Data for this task START
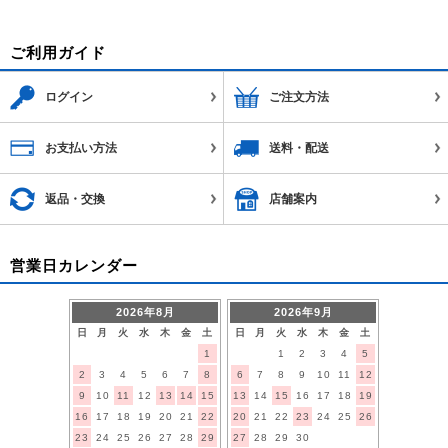
ご利用ガイド
ログイン
ご注文方法
お支払い方法
送料・配送
返品・交換
店舗案内
営業日カレンダー
2026年8月
2026年9月
日
月
火
水
木
金
土
日
月
火
水
木
金
土
1
1
2
3
4
5
2
3
4
5
6
7
8
6
7
8
9
10
11
12
9
10
11
12
13
14
15
13
14
15
16
17
18
19
16
17
18
19
20
21
22
20
21
22
23
24
25
26
23
24
25
26
27
28
29
27
28
29
30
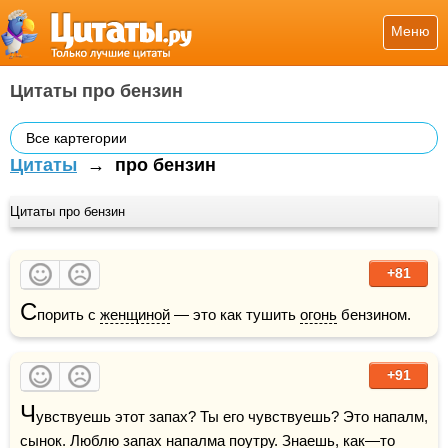
Меню
Цитаты про бензин
Все картегории
Цитаты
→
про бензин
Цитаты про бензин
+81
С
порить с 
женщиной
 — это как тушить 
огонь
 бензином.
+91
Ч
увствуешь этот запах? Ты его чувствуешь? Это напалм, 
сынок. 
Люблю
 запах напалма поутру. Знаешь, как—то 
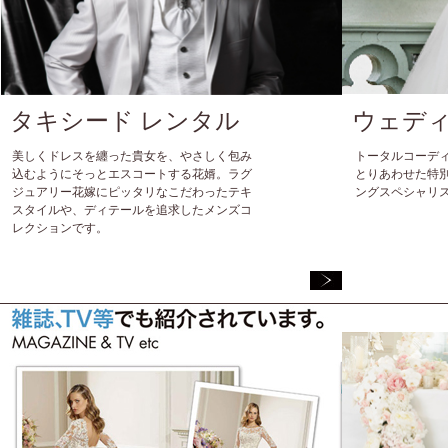
タキシード レンタル
ウェデ
美しくドレスを纏った貴女を、やさしく包み
トータルコーデ
込むようにそっとエスコートする花婿。ラグ
とりあわせた特
ジュアリー花嫁にピッタリなこだわったテキ
ングスペシャリ
スタイルや、ディテールを追求したメンズコ
レクションです。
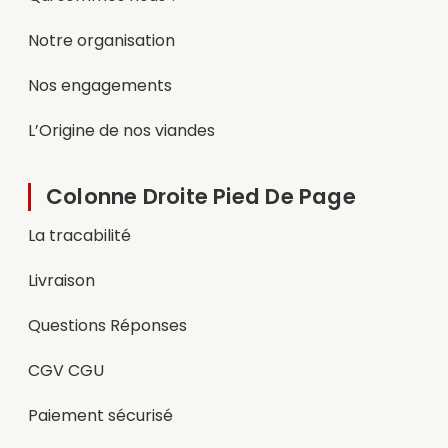
Notre organisation
Nos engagements
L’Origine de nos viandes
Colonne Droite Pied De Page
La tracabilité
Livraison
Questions Réponses
CGV CGU
Paiement sécurisé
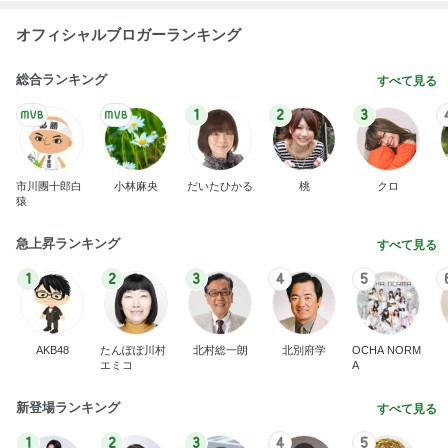
オフィシャルブロガーランキング
総合ランキング
すべて見る
1
2
3
市川團十郎白
小林麻央
だいたひかる
桃
クロ
猿
急上昇ランキング
すべて見る
1
2
3
4
5
AKB48
たんぽぽ川村
北村総一朗
北別府学
OCHA NORM
エミコ
A
新登場ランキング
すべて見る
1
2
3
4
5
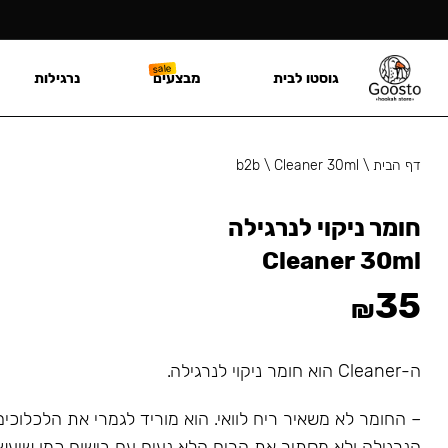
גוסטו לבית
מבצעים
נרגילות
דף הבית
\
Cleaner 30ml
\
b2b
חומר ניקוי לנרגילה
Cleaner 30ml
35
₪
ה-Cleaner הוא חומר ניקוי לנרגילה.
– החומר לא משאיר ריח לוואי. הוא מוריד לגמרי את הלכלוכי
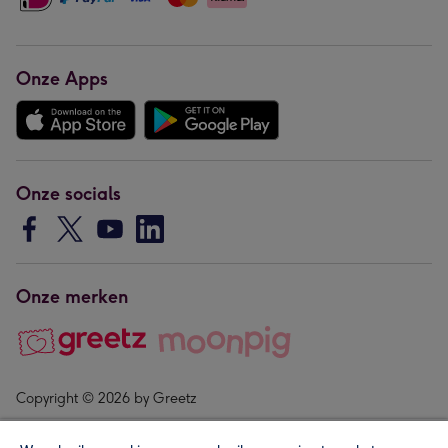
Onze Apps
Onze socials
Onze merken
Copyright © 2026 by Greetz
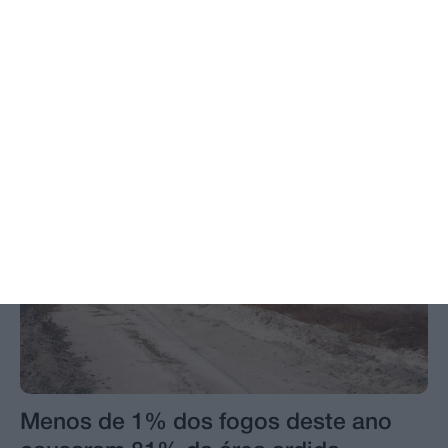
Cadastrado ameaça polícias com
faca a tentar escapar à prisão
Menos de 1% dos fogos deste ano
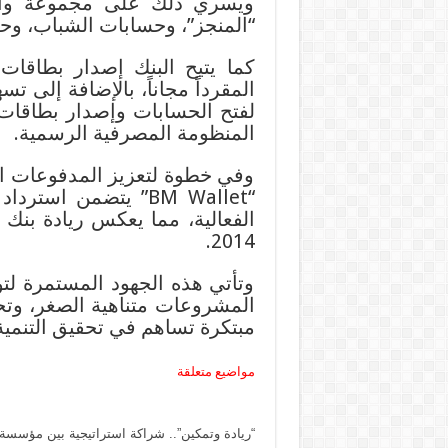
ويسري ذلك على مجموعة واسع
“المنجز”، وحسابات الشباب، وح
كما يتيح البنك إصدار بطاقات
المنظومة المصرفية الرسمية.
وفي خطوة لتعزيز المدفوعات ا
الفعالية، مما يعكس ريادة بنك
2014.
وتأتي هذه الجهود المستمرة لتؤ
المشروعات متناهية الصغر، وتح
مبتكرة تساهم في تحقيق التنمية
مواضيع متعلقة
“ريادة وتمكين”.. شراكة استراتيجية بين مؤسسة 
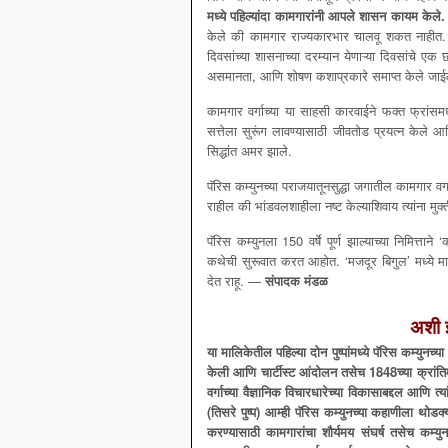
मध्ये
पहिल्यांदा
कामगारांनी
आपले
शासन
कायम
केले
केले की कामगार राज्यकारभार चालवू शकत नाहीत. प
दिवसांच्या शासनाच्या दरम्यान येणाऱ्या दिवसांचे 
असमानता, आणि शोषण कशाप्रकारे समाप्त केले जाईल. 
कामगार वर्गाच्या या साहसी कारवाईने फक्त फ्रांसम
सत्तेला सुरूंग लावण्यासाठी जीवतोड प्रयत्न केले आणि 
सिद्धांत अमर झाले.
पॅरिस कम्युनच्या पराजयातूनसुद्धा जगातील कामगार वर
राहील की भांडवलशाहीला नष्ट केल्याशिवाय त्यांना मुक
पॅरिस कम्युनला 150 वर्षे पूर्ण झाल्याच्या निमित्ता
कथेची सुरूवात करत आहोत. ‘मजदूर बिगुल’ मध्ये मार
देत राहू. —
संपादक मंडळ
अशी
या
मालिकेतील
पहिल्या
दोन
पुष्पांमध्ये
पॅरिस
कम्युनच्या
केली
आणि
चार्टीस्ट
आंदोलन
तसेच
1848
च्या
क्रांत
वर्गाच्या
वैज्ञानिक
विचारधारेच्या
विकासाबद्दल
आणि
त्या
(
तिसरे
पुष्प
)
आम्ही
पॅरिस
कम्युनच्या
कहाणीला
थोडक्
करण्यासाठी
कामगारांचा
शौर्यमय
संघर्ष
तसेच
कम्युन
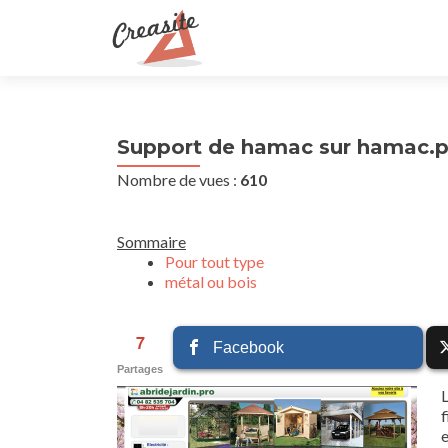
Support de hamac sur hamac.p
Nombre de vues :
610
Sommaire
Pour tout type
métal ou bois
7
Facebook
Partages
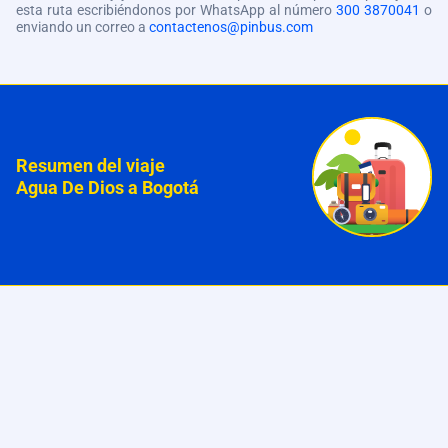
esta ruta escribiéndonos por WhatsApp al número
300 3870041
o
enviando un correo a
contactenos@pinbus.com
Resumen del viaje
Agua De Dios a Bogotá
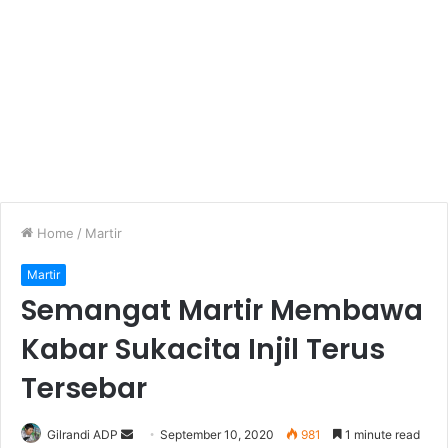
Home
/
Martir
Martir
Semangat Martir Membawa
Kabar Sukacita Injil Terus
Tersebar
Gilrandi ADP
S
September 10, 2020
981
1 minute read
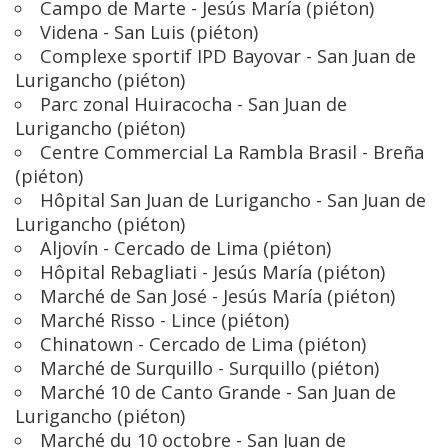
Campo de Marte - Jesús María (piéton)
Videna - San Luis (piéton)
Complexe sportif IPD Bayovar - San Juan de
Lurigancho (piéton)
Parc zonal Huiracocha - San Juan de
Lurigancho (piéton)
Centre Commercial La Rambla Brasil - Breña
(piéton)
Hôpital San Juan de Lurigancho - San Juan de
Lurigancho (piéton)
Aljovín - Cercado de Lima (piéton)
Hôpital Rebagliati - Jesús María (piéton)
Marché de San José - Jesús María (piéton)
Marché Risso - Lince (piéton)
Chinatown - Cercado de Lima (piéton)
Marché de Surquillo - Surquillo (piéton)
Marché 10 de Canto Grande - San Juan de
Lurigancho (piéton)
Marché du 10 octobre - San Juan de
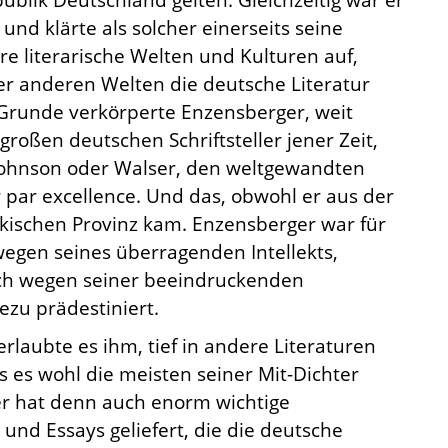
nd klärte als solcher einerseits seine
e literarische Welten und Kulturen auf,
er anderen Welten die deutsche Literatur
 Grunde verkörperte Enzensberger, weit
roßen deutschen Schriftsteller jener Zeit,
 Johnson oder Walser, den weltgewandten
r par excellence. Und das, obwohl er aus der
kischen Provinz kam. Enzensberger war für
 wegen seines überragenden Intellekts,
ch wegen seiner beeindruckenden
ezu prädestiniert.
 erlaubte es ihm, tief in andere Literaturen
ls es wohl die meisten seiner Mit-Dichter
r hat denn auch enorm wichtige
und Essays geliefert, die die deutsche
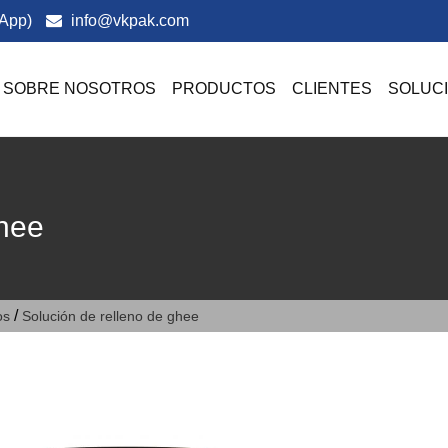
App)
info@vkpak.com
SOBRE NOSOTROS
PRODUCTOS
CLIENTES
SOLUC
hee
/
os
Solución de relleno de ghee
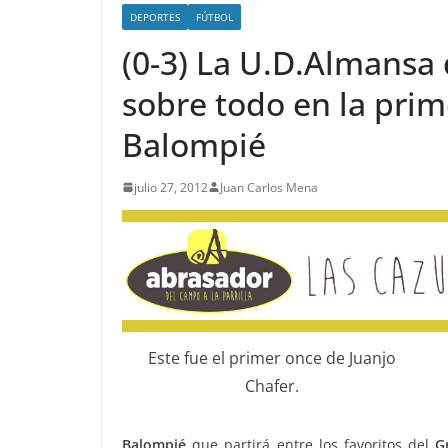
DEPORTES
FÚTBOL
(0-3) La U.D.Almansa
sobre todo en la prim
Balompié
julio 27, 2012
Juan Carlos Mena
Este fue el primer once de Juanjo
Chafer.
Balompié
que partirá entre los favoritos del
G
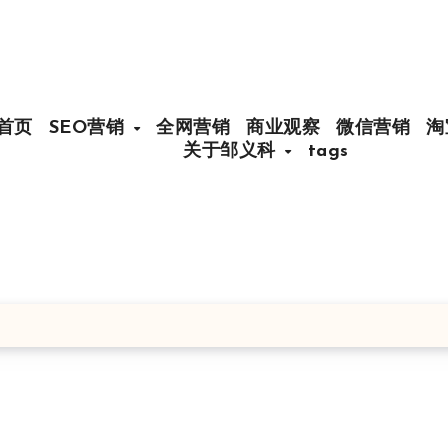
首页
SEO营销
全网营销
商业观察
微信营销
淘
关于邹义科
tags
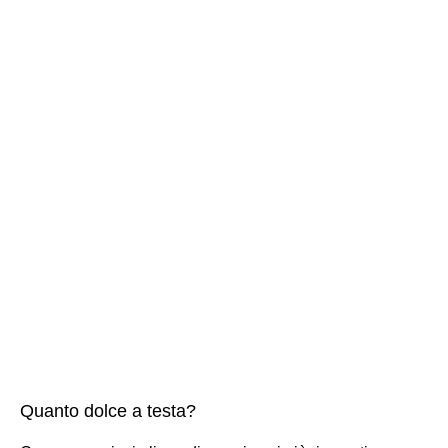
Quanto dolce a testa?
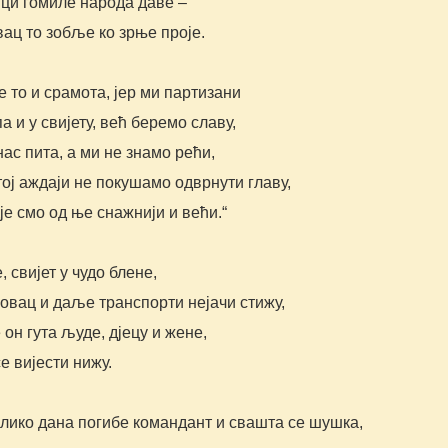
ици гомиле народа даве –
ац то зобље ко зрње проје.
је то и срамота, јер ми партизани
па и у свијету, већ беремо славу,
ас пита, а ми не знамо рећи,
ој аждаји не покушамо одврнути главу,
је смо од ње снажнији и већи.“
 свијет у чудо блене,
овац и даље транспорти нејачи стижу,
он гута људе, дјецу и жене,
е вијести нижу.
лико дана погибе командант и свашта се шушка,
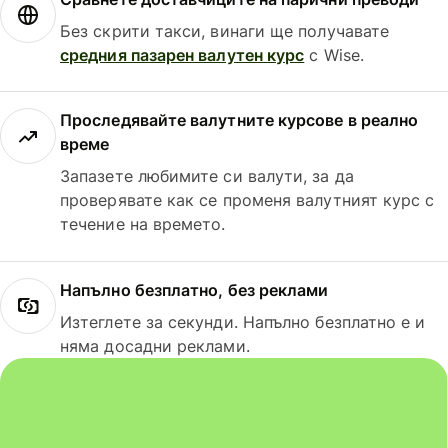
Без скрити такси, винаги ще получавате
средния пазарен валутен курс
с Wise.
Проследявайте валутните курсове в реално
време
Запазете любимите си валути, за да
проверявате как се променя валутният курс с
течение на времето.
Напълно безплатно, без реклами
Изтеглете за секунди. Напълно безплатно е и
няма досадни реклами.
Data for this task END
## About this exercise
Write the data above out again exactly, every line of it, and exclude the pictures.

## Response below
ご利用ガイド
ログイン
ご注文方法
お支払い方法
送料・配送
返品・交換
店舗案内
営業日カレンダー
2026年8月
2026年9月
日
月
火
水
木
金
土
日
月
火
水
木
金
土
1
1
2
3
4
5
2
3
4
5
6
7
8
6
7
8
9
10
11
12
9
10
11
12
13
14
15
13
14
15
16
17
18
19
16
17
18
19
20
21
22
20
21
22
23
24
25
26
23
24
25
26
27
28
29
27
28
29
30
Меню
Цитаты про бензин
Все картегории
Цитаты
→
про бензин
Цитаты про бензин
+81
С
порить с 
женщиной
 — это как тушить 
огонь
 бензином.
+91
Ч
увствуешь этот запах? Ты его чувствуешь? Это напалм, 
сынок. 
Люблю
 запах напалма поутру. Знаешь, как—то 
タキシード レンタル
ウェデ
美しくドレスを纏った貴女を、やさしく包み
トータルコーデ
込むようにそっとエスコートする花婿。ラグ
とりあわせた特
ジュアリー花嫁にピッタリなこだわったテキ
ングスペシャリ
スタイルや、ディテールを追求したメンズコ
レクションです。
Notre organisation
Nos engagements
L’Origine de nos viandes
Colonne Droite Pied De Page
La tracabilité
Livraison
Questions Réponses
CGV CGU
Paiement sécurisé
オフィシャルブロガーランキング
総合ランキング
すべて見る
1
2
3
市川團十郎白
小林麻央
だいたひかる
桃
クロ
猿
急上昇ランキング
すべて見る
1
2
3
4
5
AKB48
たんぽぽ川村
北村総一朗
北別府学
OCHA NORM
エミコ
A
新登場ランキング
すべて見る
1
2
3
4
5
גוסטו לבית
מבצעים
נרגילות
דף הבית
\
Cleaner 30ml
\
b2b
חומר ניקוי לנרגילה
Cleaner 30ml
35
₪
ה-Cleaner הוא חומר ניקוי לנרגילה.
– החומר לא משאיר ריח לוואי. הוא מוריד לגמרי את הלכלוכי
Onze Apps
Onze socials
Onze merken
Copyright © 2026 by Greetz
Cadastrado ameaça polícias com
faca a tentar escapar à prisão
Menos de 1% dos fogos deste ano
ويسري ذلك على مجموعة واسع
“المنجز”، وحسابات الشباب، وح
كما يتيح البنك إصدار بطاقات
المنظومة المصرفية الرسمية.
وفي خطوة لتعزيز المدفوعات ا
الفعالية، مما يعكس ريادة بنك
2014.
وتأتي هذه الجهود المستمرة لتؤ
المشروعات متناهية الصغر، وتح
مبتكرة تساهم في تحقيق التنمية
مواضيع متعلقة
“ريادة وتمكين”.. شراكة استراتيجية بين مؤسسة 
मध्ये
पहिल्यांदा
कामगारांनी
आपले
शासन
कायम
केले
केले की कामगार राज्यकारभार चालवू शकत नाहीत. प
दिवसांच्या शासनाच्या दरम्यान येणाऱ्या दिवसांचे 
असमानता, आणि शोषण कशाप्रकारे समाप्त केले जाईल. 
कामगार वर्गाच्या या साहसी कारवाईने फक्त फ्रांसम
सत्तेला सुरूंग लावण्यासाठी जीवतोड प्रयत्न केले आणि 
सिद्धांत अमर झाले.
पॅरिस कम्युनच्या पराजयातूनसुद्धा जगातील कामगार वर
राहील की भांडवलशाहीला नष्ट केल्याशिवाय त्यांना मुक
पॅरिस कम्युनला 150 वर्षे पूर्ण झाल्याच्या निमित्ता
कथेची सुरूवात करत आहोत. ‘मजदूर बिगुल’ मध्ये मार
देत राहू. —
संपादक मंडळ
अशी
या
मालिकेतील
पहिल्या
दोन
पुष्पांमध्ये
पॅरिस
कम्युनच्या
केली
आणि
चार्टीस्ट
आंदोलन
तसेच
1848
च्या
क्रांत
वर्गाच्या
वैज्ञानिक
विचारधारेच्या
विकासाबद्दल
आणि
त्या
(
तिसरे
पुष्प
)
आम्ही
पॅरिस
कम्युनच्या
कहाणीला
थोडक्
करण्यासाठी
कामगारांचा
शौर्यमय
संघर्ष
तसेच
कम्युन
Support de hamac sur hamac.p
Nombre de vues :
610
Sommaire
Pour tout type
métal ou bois
7
Facebook
Partages
esta ruta escribiéndonos por WhatsApp al número
300 3870041
o
enviando un correo a
contactenos@pinbus.com
Resumen del viaje
Agua De Dios a Bogotá
Home
/
Martir
Martir
Semangat Martir Membawa
Kabar Sukacita Injil Terus
Tersebar
Gilrandi ADP
S
September 10, 2020
981
1 minute read
Campo de Marte - Jesús María (piéton)
Videna - San Luis (piéton)
Complexe sportif IPD Bayovar - San Juan de
Lurigancho (piéton)
Parc zonal Huiracocha - San Juan de
Lurigancho (piéton)
Centre Commercial La Rambla Brasil - Breña
(piéton)
Hôpital San Juan de Lurigancho - San Juan de
Lurigancho (piéton)
Aljovín - Cercado de Lima (piéton)
Hôpital Rebagliati - Jesús María (piéton)
Marché de San José - Jesús María (piéton)
Marché Risso - Lince (piéton)
Chinatown - Cercado de Lima (piéton)
Marché de Surquillo - Surquillo (piéton)
Marché 10 de Canto Grande - San Juan de
Lurigancho (piéton)
Marché du 10 octobre - San Juan de
nd klärte als solcher einerseits seine
e literarische Welten und Kulturen auf,
er anderen Welten die deutsche Literatur
 Grunde verkörperte Enzensberger, weit
roßen deutschen Schriftsteller jener Zeit,
 Johnson oder Walser, den weltgewandten
r par excellence. Und das, obwohl er aus der
kischen Provinz kam. Enzensberger war für
 wegen seines überragenden Intellekts,
ch wegen seiner beeindruckenden
ezu prädestiniert.
 erlaubte es ihm, tief in andere Literaturen
ls es wohl die meisten seiner Mit-Dichter
r hat denn auch enorm wichtige
und Essays geliefert, die die deutsche
App)
info@vkpak.com
SOBRE NOSOTROS
PRODUCTOS
CLIENTES
SOLUC
hee
/
os
Solución de relleno de ghee
DEPORTES
FÚTBOL
(0-3) La U.D.Almansa
sobre todo en la prim
Balompié
julio 27, 2012
Juan Carlos Mena
Este fue el primer once de Juanjo
Chafer.
Balompié
que partirá entre los favoritos del
G
首页
SEO营销
全网营销
商业观察
微信营销
淘
关于邹义科
tags
Quanto dolce a testa?
ици гомиле народа даве –
ац то зобље ко зрње проје.
је то и срамота, јер ми партизани
па и у свијету, већ беремо славу,
ас пита, а ми не знамо рећи,
ој аждаји не покушамо одврнути главу,
је смо од ње снажнији и већи.“
 свијет у чудо блене,
овац и даље транспорти нејачи стижу,
он гута људе, дјецу и жене,
е вијести нижу.
лико дана погибе командант и свашта се шушка,
Без скрити такси, винаги ще получавате
средния пазарен валутен курс
с Wise.
Проследявайте валутните курсове в реално
време
Запазете любимите си валути, за да
проверявате как се променя валутният курс с
течение на времето.
Напълно безплатно, без реклами
Изтеглете за секунди. Напълно безплатно е и
няма досадни реклами.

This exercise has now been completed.